/---
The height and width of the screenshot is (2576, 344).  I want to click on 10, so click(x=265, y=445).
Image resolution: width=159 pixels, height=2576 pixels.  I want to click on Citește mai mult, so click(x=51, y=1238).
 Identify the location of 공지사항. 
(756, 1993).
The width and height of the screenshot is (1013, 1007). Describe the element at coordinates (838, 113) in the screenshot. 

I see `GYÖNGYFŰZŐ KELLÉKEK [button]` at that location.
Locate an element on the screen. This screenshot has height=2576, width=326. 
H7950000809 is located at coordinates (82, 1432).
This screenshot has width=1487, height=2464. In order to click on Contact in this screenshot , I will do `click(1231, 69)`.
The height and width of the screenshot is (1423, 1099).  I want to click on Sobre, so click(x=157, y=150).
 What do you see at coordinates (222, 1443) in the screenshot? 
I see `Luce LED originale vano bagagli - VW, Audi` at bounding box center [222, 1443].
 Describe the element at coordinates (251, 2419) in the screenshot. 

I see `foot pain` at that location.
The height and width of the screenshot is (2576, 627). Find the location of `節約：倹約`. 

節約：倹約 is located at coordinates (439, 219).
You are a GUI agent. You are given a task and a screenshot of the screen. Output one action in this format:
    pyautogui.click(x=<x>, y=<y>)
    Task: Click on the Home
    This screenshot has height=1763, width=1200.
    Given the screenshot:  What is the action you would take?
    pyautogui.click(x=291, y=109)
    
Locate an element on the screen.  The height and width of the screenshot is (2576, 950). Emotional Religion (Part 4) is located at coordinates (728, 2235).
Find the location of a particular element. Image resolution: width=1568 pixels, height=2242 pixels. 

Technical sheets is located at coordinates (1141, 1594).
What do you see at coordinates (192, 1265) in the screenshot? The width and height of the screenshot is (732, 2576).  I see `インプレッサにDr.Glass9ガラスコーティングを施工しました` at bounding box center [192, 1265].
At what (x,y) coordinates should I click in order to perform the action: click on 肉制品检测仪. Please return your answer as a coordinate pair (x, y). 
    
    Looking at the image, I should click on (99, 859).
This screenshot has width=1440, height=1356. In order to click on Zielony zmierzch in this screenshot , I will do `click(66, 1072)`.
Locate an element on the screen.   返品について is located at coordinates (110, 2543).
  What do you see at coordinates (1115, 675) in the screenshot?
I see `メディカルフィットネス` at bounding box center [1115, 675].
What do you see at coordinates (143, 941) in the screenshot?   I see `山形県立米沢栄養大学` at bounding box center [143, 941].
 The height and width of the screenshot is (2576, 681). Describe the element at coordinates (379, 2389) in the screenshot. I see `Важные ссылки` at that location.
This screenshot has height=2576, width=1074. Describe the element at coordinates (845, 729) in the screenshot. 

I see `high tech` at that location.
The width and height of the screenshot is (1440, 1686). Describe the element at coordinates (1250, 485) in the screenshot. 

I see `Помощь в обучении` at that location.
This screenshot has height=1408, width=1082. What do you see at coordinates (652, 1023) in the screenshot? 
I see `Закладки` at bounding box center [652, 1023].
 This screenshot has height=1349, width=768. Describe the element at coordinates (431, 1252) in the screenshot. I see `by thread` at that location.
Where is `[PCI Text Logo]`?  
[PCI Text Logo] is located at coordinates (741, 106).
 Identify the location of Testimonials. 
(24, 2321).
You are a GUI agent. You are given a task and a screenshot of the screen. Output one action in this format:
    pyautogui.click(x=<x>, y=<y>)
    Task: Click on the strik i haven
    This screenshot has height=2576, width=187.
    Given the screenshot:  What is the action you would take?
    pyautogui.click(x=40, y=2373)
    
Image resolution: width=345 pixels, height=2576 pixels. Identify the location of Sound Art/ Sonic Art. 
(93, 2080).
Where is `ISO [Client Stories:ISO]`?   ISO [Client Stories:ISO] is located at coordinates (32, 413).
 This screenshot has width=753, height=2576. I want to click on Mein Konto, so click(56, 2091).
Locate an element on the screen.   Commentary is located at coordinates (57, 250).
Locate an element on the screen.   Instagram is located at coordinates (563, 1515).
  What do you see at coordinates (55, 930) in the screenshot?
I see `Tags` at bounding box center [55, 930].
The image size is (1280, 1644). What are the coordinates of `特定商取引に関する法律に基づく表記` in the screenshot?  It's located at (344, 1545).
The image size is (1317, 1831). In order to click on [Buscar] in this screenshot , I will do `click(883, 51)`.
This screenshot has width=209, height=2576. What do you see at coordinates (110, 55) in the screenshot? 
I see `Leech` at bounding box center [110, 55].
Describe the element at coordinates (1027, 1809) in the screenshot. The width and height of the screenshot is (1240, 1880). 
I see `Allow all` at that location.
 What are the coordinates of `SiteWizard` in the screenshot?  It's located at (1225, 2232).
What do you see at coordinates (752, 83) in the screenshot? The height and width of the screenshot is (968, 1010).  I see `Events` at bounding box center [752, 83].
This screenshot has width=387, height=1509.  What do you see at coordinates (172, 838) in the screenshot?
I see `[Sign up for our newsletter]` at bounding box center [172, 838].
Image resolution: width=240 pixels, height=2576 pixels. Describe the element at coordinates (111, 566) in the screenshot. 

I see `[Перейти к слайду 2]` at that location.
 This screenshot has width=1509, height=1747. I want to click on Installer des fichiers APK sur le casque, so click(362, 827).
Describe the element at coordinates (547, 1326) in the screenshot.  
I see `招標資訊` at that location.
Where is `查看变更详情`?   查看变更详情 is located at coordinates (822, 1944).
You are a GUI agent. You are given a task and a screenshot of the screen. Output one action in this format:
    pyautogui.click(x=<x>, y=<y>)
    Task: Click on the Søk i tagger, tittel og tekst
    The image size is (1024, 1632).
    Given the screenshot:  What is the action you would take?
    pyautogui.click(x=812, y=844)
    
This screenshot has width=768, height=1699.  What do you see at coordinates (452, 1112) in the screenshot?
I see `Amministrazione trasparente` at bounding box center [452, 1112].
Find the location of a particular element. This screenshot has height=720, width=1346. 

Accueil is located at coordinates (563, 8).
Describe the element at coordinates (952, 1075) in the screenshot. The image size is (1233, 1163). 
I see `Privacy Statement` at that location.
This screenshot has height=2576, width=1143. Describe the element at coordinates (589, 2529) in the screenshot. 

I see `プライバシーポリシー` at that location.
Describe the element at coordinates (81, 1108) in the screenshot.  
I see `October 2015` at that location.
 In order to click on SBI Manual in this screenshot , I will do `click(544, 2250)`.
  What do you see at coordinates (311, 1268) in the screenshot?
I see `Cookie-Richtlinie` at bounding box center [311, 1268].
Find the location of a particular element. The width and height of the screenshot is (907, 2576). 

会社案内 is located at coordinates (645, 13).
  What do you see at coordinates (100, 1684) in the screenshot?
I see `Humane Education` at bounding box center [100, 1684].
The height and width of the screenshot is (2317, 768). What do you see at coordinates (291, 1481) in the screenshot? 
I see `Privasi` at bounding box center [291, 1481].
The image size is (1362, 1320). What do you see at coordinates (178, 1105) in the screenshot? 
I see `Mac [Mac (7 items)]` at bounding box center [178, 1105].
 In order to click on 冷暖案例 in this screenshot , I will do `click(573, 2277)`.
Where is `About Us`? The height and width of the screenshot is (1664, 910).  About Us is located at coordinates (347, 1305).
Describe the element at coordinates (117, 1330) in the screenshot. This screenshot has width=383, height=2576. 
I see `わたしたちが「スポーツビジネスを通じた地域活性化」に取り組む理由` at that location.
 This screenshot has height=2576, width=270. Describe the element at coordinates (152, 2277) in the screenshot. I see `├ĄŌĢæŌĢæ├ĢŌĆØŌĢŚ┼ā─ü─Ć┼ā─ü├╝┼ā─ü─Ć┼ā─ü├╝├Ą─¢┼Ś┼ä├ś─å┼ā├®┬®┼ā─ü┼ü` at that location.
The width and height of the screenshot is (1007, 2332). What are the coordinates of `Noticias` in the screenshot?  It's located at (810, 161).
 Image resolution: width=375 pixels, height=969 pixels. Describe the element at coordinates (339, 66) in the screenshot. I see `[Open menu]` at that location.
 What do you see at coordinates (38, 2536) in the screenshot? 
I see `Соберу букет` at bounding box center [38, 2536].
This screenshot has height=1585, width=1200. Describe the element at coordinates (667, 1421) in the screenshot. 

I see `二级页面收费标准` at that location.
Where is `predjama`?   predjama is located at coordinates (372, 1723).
\---
* PROBLEM *
Output the lines above between the one holding "The image size is (1362, 1320)." and the one holding "In order to click on 冷暖案例", inclusive, with nothing before or after them.

* OUTPUT FOR THIS EXERCISE *
The image size is (1362, 1320). What do you see at coordinates (178, 1105) in the screenshot? 
I see `Mac [Mac (7 items)]` at bounding box center [178, 1105].
 In order to click on 冷暖案例 in this screenshot , I will do `click(573, 2277)`.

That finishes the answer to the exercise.